= Work to be completed =
Using the data below, copy out all lines with the word "select".

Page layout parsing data
"""

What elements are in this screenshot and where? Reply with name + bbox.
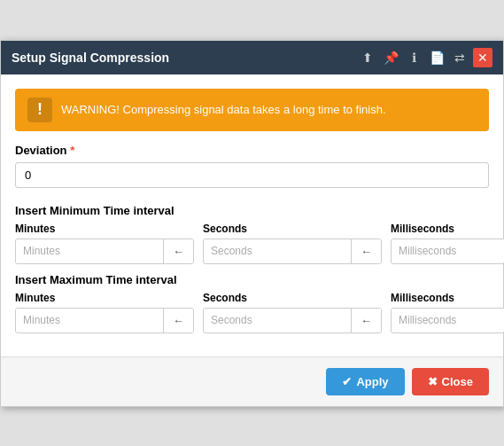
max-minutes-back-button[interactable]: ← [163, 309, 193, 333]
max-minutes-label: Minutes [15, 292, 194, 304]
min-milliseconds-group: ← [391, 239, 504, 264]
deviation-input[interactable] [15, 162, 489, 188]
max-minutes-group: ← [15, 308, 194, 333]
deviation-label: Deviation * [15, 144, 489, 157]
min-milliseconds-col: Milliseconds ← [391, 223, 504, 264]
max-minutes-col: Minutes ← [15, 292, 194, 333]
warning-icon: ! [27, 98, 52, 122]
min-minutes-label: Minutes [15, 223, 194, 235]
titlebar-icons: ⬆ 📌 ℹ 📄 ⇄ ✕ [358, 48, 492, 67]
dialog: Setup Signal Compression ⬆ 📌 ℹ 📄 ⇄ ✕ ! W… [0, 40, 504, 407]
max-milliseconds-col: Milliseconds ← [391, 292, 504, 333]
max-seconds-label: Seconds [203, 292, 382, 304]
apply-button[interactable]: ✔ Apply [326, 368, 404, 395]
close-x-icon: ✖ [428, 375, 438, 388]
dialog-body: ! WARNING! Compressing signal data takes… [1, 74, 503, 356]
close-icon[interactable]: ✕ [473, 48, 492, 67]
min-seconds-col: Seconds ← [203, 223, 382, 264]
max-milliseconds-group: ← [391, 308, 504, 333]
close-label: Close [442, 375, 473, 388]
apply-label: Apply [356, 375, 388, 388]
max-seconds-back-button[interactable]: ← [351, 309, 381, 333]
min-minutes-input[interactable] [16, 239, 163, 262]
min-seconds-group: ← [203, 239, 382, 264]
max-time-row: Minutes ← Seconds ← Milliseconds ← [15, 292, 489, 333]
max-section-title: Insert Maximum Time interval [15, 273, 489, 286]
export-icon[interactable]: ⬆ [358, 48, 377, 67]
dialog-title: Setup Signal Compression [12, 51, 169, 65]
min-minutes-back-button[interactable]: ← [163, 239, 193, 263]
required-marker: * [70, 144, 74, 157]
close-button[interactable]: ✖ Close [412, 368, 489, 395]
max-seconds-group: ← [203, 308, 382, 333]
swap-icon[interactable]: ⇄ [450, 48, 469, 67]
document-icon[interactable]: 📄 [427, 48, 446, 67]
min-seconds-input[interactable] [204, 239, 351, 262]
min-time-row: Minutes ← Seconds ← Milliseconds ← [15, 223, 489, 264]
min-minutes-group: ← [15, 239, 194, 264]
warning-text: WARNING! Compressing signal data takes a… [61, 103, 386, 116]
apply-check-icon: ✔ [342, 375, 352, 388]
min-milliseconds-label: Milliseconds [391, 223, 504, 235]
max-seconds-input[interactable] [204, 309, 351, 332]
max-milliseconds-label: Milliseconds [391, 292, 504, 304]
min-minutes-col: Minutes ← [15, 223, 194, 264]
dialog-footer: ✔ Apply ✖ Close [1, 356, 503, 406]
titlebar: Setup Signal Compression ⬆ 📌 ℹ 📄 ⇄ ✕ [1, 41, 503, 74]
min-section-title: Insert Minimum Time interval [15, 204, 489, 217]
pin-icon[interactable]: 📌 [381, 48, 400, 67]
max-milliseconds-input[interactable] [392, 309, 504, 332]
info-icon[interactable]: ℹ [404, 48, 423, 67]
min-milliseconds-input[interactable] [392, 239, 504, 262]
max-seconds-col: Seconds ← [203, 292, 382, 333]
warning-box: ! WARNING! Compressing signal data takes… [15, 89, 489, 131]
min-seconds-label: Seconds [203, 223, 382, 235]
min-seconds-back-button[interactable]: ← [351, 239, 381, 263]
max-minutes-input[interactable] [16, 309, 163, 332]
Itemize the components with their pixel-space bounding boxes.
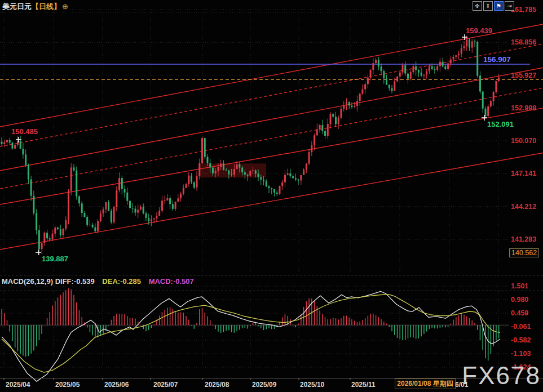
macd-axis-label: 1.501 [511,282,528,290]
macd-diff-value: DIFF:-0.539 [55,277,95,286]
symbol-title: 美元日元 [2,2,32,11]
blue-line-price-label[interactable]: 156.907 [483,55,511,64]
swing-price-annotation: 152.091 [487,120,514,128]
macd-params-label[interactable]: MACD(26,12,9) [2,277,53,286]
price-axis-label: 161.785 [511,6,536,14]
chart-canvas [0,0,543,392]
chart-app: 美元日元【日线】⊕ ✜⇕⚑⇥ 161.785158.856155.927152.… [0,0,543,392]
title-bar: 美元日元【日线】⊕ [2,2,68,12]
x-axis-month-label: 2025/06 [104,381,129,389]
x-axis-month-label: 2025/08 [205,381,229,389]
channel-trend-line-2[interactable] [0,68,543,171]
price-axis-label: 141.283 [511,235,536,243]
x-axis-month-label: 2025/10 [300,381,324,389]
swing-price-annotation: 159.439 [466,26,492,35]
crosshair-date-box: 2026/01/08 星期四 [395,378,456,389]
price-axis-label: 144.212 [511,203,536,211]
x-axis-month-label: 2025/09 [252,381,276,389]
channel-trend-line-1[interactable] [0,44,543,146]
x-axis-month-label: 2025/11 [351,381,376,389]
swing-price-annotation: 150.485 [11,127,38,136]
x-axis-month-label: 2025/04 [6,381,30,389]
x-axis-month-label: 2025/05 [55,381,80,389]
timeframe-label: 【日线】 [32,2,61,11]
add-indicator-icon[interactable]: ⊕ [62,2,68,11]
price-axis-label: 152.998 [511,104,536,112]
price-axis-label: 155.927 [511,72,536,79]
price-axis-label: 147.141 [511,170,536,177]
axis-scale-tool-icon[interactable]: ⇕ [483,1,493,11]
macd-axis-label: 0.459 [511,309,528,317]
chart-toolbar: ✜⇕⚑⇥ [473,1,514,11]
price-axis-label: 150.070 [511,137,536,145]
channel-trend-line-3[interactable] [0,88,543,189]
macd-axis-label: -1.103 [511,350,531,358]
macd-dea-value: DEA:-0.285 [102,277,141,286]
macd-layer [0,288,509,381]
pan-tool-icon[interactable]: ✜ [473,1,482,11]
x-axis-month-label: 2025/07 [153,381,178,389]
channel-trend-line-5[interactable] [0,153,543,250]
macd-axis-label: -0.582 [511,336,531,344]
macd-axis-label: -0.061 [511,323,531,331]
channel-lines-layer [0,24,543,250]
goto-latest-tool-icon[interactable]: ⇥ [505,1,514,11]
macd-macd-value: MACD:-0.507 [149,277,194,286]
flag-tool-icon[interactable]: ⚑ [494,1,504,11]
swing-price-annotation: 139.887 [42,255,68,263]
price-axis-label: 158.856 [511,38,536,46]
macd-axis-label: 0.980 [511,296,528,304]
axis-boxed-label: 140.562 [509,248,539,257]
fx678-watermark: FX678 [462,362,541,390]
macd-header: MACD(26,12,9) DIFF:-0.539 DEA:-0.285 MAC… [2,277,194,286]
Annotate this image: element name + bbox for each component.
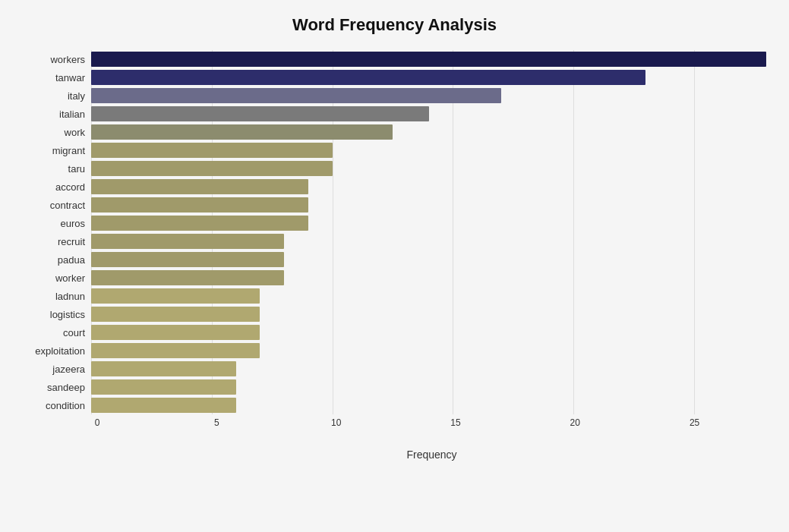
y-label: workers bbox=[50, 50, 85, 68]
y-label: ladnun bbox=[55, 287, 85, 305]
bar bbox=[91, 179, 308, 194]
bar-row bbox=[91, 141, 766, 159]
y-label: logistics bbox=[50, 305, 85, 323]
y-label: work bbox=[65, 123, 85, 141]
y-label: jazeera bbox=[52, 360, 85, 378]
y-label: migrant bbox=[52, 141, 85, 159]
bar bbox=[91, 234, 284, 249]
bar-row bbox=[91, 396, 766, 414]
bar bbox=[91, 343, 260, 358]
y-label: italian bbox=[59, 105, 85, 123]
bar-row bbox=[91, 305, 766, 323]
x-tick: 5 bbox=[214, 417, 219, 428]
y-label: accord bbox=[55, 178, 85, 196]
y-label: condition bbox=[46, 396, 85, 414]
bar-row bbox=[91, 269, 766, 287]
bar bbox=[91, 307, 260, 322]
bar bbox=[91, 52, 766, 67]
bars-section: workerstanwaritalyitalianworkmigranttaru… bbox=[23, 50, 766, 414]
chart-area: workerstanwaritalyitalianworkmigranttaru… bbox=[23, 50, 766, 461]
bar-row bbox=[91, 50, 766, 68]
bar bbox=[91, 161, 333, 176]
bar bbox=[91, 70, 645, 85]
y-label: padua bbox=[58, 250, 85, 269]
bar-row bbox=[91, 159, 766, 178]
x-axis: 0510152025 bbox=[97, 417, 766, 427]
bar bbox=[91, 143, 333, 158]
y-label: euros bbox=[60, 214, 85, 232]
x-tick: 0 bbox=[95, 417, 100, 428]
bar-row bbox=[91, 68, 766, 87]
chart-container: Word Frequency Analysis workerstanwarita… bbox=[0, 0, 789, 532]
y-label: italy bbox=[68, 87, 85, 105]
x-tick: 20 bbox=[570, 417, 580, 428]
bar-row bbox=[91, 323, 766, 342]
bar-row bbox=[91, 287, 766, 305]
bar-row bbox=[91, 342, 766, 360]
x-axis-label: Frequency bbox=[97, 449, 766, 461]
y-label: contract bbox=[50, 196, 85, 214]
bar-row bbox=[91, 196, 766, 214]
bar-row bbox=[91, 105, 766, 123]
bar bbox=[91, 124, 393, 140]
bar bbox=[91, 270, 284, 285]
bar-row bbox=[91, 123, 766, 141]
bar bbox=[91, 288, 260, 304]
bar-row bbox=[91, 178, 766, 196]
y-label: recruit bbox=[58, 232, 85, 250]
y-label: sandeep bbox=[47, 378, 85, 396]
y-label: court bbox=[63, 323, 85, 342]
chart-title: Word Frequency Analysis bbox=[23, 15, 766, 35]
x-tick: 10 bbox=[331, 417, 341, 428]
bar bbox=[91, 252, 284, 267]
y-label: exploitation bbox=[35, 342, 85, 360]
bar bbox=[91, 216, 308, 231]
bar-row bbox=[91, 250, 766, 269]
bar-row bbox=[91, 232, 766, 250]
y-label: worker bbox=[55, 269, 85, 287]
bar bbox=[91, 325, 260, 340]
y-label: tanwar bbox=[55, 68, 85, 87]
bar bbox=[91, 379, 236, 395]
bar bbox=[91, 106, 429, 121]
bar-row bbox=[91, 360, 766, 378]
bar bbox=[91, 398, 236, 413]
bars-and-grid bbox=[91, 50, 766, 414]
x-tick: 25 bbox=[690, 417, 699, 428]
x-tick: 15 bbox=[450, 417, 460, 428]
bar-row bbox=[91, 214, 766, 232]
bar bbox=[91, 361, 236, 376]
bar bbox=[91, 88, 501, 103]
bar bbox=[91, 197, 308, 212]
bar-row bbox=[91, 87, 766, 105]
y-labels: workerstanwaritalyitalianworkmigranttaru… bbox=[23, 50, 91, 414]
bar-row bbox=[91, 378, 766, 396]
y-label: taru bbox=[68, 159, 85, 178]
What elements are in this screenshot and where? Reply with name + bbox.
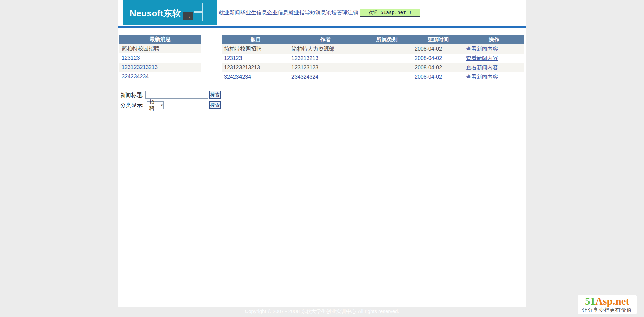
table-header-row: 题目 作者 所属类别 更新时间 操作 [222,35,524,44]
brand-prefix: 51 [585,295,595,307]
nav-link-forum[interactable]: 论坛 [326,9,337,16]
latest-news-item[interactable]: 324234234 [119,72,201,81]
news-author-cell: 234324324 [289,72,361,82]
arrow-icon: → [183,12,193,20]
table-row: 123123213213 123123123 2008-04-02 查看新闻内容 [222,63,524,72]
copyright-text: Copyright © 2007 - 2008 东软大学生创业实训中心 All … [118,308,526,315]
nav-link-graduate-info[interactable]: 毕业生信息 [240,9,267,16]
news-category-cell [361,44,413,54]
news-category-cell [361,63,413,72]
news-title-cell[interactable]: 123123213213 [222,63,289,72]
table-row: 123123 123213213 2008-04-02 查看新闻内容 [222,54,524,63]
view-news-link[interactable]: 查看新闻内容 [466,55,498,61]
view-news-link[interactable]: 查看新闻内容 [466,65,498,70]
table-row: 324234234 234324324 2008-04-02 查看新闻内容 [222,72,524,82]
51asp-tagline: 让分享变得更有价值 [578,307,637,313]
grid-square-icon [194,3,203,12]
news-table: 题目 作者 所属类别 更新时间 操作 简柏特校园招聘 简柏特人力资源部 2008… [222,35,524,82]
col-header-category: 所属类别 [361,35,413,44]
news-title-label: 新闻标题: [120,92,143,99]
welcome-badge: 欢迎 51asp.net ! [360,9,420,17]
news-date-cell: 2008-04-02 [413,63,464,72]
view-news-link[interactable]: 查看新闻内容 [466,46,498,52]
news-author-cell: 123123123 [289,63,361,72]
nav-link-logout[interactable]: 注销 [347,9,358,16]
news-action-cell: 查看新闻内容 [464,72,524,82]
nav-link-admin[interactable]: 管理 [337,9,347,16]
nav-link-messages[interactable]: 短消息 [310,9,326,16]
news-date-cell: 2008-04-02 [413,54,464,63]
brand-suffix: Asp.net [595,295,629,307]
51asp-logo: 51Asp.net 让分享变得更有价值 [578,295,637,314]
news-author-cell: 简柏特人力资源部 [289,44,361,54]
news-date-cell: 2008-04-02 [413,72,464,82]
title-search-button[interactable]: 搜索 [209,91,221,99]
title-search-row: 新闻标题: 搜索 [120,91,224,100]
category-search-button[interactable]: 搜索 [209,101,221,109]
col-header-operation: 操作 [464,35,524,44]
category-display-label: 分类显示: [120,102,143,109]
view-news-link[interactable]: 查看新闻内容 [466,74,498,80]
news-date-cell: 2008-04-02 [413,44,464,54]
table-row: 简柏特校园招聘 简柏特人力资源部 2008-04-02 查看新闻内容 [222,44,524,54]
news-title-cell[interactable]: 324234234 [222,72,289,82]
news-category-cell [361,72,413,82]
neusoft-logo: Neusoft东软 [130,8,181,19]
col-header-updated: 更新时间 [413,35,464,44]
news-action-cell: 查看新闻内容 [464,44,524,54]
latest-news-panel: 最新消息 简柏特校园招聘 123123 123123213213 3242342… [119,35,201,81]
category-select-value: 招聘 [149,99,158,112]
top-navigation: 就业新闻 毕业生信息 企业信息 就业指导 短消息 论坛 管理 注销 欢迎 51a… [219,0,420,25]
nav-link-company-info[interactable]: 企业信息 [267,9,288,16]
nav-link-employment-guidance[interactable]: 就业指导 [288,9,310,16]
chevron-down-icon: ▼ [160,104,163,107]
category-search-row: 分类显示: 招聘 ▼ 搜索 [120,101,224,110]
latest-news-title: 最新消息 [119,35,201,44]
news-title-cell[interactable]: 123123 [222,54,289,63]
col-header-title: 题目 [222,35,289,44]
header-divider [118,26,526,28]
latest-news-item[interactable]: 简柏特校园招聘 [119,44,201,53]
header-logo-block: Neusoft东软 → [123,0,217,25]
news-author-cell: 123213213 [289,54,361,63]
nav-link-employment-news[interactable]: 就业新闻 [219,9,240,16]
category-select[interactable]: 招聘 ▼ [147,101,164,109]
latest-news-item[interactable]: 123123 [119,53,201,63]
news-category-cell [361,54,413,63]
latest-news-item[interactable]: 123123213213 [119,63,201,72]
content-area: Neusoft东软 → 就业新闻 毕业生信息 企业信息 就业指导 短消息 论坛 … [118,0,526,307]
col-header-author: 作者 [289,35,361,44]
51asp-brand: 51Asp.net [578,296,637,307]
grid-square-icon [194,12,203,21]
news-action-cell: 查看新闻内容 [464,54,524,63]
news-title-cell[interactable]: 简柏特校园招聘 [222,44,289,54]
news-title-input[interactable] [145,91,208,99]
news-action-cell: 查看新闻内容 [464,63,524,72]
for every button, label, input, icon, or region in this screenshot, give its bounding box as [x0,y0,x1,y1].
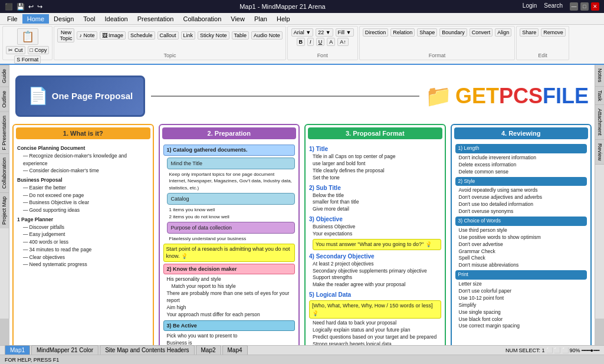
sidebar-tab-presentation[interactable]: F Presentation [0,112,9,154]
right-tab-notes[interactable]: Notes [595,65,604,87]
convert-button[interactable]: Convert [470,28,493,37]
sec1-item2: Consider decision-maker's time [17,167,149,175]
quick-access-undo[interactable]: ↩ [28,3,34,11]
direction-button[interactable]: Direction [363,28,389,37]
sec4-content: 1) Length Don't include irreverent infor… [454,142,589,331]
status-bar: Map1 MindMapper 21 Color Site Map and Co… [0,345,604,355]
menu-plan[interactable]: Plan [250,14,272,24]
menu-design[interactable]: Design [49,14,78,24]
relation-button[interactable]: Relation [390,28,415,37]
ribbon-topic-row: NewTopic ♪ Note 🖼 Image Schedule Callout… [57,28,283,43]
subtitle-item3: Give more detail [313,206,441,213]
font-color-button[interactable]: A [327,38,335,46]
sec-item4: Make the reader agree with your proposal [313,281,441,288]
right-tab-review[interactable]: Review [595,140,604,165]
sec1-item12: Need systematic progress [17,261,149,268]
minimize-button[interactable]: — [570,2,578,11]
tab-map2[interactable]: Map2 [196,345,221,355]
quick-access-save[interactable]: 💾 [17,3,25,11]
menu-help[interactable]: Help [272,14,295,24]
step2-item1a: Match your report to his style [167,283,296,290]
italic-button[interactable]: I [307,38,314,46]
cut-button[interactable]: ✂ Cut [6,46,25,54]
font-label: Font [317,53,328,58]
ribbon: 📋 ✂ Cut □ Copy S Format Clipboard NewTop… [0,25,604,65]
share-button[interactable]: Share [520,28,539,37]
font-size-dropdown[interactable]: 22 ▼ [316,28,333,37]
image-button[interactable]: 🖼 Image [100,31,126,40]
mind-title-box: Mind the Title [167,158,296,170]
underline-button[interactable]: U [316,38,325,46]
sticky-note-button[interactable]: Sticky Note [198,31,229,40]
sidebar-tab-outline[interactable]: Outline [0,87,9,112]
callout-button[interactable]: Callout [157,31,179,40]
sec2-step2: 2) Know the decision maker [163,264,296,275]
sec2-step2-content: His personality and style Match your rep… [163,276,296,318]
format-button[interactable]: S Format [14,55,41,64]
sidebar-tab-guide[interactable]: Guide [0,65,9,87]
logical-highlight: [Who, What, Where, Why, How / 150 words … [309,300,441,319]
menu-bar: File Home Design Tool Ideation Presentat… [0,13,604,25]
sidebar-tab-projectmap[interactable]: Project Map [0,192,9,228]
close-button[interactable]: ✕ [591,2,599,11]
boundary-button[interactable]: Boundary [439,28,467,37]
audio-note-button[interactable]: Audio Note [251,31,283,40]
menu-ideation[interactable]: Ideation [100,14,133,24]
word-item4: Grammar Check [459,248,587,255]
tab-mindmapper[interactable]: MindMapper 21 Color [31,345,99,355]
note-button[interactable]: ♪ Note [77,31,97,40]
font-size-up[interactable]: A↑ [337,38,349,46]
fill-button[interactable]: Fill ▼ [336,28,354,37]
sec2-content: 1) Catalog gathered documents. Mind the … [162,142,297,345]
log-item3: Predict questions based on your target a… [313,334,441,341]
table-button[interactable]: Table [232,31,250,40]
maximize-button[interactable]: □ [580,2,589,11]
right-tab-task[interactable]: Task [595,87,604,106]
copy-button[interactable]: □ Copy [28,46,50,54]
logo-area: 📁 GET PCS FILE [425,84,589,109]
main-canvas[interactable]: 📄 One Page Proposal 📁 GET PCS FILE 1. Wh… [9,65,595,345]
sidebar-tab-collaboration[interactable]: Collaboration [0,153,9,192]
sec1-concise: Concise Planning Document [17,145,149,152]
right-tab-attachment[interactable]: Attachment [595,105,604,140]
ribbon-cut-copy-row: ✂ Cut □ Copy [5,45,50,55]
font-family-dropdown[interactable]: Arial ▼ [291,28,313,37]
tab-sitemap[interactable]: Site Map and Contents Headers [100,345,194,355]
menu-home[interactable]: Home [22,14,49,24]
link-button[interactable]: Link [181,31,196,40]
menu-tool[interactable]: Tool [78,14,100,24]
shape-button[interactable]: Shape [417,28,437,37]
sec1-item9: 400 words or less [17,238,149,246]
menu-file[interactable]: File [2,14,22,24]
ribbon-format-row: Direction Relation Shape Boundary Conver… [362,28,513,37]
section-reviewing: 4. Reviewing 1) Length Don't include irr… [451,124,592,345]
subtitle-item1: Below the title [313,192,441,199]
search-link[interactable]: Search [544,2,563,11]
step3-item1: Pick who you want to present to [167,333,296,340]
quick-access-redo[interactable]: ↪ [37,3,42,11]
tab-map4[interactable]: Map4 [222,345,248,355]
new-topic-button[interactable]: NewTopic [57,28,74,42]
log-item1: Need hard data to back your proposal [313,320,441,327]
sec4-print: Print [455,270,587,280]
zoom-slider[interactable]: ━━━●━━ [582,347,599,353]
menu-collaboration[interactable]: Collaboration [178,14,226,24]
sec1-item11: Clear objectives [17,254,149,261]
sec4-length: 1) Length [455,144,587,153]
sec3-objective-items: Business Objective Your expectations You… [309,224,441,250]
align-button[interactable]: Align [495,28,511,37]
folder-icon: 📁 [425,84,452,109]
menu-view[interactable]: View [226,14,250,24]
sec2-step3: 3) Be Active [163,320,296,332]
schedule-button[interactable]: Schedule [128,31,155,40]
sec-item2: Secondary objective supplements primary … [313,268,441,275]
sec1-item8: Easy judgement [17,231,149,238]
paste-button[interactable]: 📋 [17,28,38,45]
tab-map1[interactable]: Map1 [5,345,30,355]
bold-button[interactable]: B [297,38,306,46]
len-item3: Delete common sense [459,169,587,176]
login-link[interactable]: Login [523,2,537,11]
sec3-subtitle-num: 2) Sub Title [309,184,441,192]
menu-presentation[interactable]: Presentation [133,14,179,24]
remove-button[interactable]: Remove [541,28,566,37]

"""

= Answer section =
category-select-value: 招聘 [149,99,158,112]
category-select[interactable]: 招聘 ▼ [147,101,164,109]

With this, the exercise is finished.